早河シリーズ短編集【masquerade】
 ハルナの髪からは女物のシャンプーの香りがする。まだ湿り気を帯びた髪の束をすくって矢野は口付けした。

『なんで先にシャワー浴びちゃったの? 一緒に風呂入ろうと思ってたのに』
「ごめーん。今日この後に出掛けるの」
『今日は店休みじゃなかったっけ?』
「お店は休みだよ。仕事じゃないの」

 だし巻き玉子の最後のひと切れを食べた彼女は側のサイドテーブルに小皿を置いた。ハルナが動くたびに彼女が着る黒色のベビードールの裾が揺れる。

サイドテーブルに置かれた写真立てには今年の春に花見に行った時の、桜に囲まれた矢野とハルナの写真が飾ってあった。

「一輝。今までありがとうね。一輝と一緒にいられてとっても楽しかった」
『今までって……いきなり何?』

 ハルナの一言が矢野の心に胸騒ぎの波を起こす。波はどんどん大きくなり、心の中で荒くうねっていた。

「私ね、今月中にお店辞めるの」
『辞めてどうするんだ?』
「結婚する」

優しい声色で告げられた残酷な言葉の意味をすぐには理解できなかった。ここだけ時が止まっていた。
静かで、ぞっとするほど重たい空気が流れている。

『……誰と?』
「一輝ってやっぱり頭いいよね。私が結婚する相手が自分じゃないってすぐにわかるんだもんね」
『馬鹿にするなよ。俺だってそれくらいわかる。……相手は誰?』

 ハルナは相手を言う前に矢野にキスをした。塞がれた唇は離れて近付いてを繰り返して二人はベッドに沈む。
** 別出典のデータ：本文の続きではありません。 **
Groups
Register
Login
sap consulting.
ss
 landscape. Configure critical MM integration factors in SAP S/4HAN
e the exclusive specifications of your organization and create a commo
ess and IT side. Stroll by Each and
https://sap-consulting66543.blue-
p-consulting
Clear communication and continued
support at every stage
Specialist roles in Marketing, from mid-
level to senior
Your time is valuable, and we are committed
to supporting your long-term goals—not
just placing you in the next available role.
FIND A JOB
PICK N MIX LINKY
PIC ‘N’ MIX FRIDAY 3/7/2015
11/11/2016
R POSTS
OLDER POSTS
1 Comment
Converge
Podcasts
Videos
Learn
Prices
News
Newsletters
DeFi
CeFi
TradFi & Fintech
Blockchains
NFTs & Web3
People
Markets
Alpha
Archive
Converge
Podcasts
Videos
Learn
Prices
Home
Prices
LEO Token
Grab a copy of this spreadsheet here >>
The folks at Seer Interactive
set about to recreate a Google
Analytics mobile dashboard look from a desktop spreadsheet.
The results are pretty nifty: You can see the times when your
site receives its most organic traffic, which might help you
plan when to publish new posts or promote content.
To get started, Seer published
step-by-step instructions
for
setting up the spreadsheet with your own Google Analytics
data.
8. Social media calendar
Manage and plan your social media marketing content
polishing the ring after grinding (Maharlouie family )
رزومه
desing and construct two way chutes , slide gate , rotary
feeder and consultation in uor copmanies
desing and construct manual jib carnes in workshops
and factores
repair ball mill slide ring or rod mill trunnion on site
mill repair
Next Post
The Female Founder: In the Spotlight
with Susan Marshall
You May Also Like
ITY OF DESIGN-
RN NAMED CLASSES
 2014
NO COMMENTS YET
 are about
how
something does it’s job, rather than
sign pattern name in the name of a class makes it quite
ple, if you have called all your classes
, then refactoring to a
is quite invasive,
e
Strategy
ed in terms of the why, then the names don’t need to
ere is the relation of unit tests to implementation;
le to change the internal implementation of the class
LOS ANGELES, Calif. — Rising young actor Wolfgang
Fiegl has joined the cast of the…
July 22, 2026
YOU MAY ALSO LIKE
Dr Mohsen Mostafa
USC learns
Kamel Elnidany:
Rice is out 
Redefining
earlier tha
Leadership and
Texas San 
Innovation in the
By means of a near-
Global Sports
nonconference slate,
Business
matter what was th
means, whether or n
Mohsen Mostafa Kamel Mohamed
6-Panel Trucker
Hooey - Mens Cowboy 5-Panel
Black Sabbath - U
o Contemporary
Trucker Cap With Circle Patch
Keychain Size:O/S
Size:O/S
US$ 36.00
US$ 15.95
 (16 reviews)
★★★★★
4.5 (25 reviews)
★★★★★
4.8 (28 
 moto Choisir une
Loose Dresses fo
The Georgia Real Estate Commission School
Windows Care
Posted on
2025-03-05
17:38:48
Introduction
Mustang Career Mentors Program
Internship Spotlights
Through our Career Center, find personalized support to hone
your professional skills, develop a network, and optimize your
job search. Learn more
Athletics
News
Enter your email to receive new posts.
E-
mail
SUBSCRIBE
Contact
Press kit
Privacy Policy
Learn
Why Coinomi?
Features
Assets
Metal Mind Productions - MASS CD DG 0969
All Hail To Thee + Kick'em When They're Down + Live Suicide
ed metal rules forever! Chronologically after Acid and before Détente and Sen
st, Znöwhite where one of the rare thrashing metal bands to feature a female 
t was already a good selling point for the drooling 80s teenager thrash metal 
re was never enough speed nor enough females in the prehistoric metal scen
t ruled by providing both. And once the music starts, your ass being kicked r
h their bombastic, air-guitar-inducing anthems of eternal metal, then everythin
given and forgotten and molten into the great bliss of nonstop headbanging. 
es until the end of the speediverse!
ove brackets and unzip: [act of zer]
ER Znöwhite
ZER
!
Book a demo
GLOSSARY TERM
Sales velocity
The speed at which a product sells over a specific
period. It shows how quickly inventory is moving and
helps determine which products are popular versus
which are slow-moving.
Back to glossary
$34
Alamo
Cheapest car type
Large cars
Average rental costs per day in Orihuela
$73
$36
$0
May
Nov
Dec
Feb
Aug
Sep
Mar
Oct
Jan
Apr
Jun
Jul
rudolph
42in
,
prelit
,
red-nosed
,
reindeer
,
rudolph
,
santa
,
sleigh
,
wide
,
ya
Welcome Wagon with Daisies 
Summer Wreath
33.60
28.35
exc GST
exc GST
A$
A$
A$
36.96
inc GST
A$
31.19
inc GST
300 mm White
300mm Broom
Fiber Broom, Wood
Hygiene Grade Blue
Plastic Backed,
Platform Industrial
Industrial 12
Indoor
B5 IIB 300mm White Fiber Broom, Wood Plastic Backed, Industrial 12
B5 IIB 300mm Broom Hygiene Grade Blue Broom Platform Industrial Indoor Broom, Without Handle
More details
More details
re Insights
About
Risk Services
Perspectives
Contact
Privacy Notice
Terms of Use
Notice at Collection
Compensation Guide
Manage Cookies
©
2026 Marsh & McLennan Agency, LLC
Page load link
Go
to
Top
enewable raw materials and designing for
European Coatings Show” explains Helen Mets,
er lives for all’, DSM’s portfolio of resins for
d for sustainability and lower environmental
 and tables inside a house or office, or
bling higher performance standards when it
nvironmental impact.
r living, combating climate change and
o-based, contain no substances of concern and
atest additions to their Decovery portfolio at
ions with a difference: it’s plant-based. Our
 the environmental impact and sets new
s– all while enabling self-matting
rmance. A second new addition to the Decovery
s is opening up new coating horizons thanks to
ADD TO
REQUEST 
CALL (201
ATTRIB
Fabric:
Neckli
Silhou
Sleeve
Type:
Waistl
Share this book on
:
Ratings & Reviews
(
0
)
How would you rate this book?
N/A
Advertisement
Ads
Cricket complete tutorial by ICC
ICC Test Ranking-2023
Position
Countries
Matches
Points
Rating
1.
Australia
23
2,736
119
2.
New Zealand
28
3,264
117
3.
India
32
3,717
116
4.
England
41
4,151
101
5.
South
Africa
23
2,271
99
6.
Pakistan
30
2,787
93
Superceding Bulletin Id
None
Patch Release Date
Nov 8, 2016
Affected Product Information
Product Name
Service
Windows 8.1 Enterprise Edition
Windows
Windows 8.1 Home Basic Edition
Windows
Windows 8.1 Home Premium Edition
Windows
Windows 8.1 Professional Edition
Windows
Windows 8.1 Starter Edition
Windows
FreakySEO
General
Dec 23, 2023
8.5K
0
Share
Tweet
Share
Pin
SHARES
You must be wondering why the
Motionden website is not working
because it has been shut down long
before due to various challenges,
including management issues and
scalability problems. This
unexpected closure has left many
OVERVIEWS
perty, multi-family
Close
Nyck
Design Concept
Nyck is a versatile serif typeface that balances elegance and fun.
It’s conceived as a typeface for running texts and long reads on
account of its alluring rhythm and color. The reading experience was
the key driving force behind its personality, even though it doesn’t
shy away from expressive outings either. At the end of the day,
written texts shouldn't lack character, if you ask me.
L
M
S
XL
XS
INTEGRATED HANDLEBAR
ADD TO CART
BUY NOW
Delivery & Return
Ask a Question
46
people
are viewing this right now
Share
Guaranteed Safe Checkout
矢野を下にしてハルナが彼の上に覆い被さった。何度も交わした口付けに互いに息が上がっている。

「お店のお客さん。簡単に言えばパトロンさん」
『金持ちの爺さんか?』
「お爺さんじゃないけど……確か37歳だったかな?」
『おっさんじゃん。なんでそいつと……』

 矢野の悲しみの表情を見ないように、ハルナは彼の剥き出しの胸元に頬を寄せた。初めて出会った時よりも矢野の体つきは男らしくなり、彼は少年から男性になった。

その瞬間をハルナは独り占めできた。

 矢野がこの先、どれだけ多くの女を抱いたとしても、彼が一番最初に抱いた女は自分だ。女を知らなかった彼に女を教えた。

「私が将来はパタンナーになりたいって言ったの覚えてる?」
『覚えてる。ハルナの夢だろ』
「うん。本当は短大じゃなくて服飾の専門学校に行きたかった。親に邪魔された私の夢……」

 ベビードールの肩紐が矢野の手で下ろされてハルナの胸元も露《あらわ》になった。二人分の重みが加わってベッドが軋む。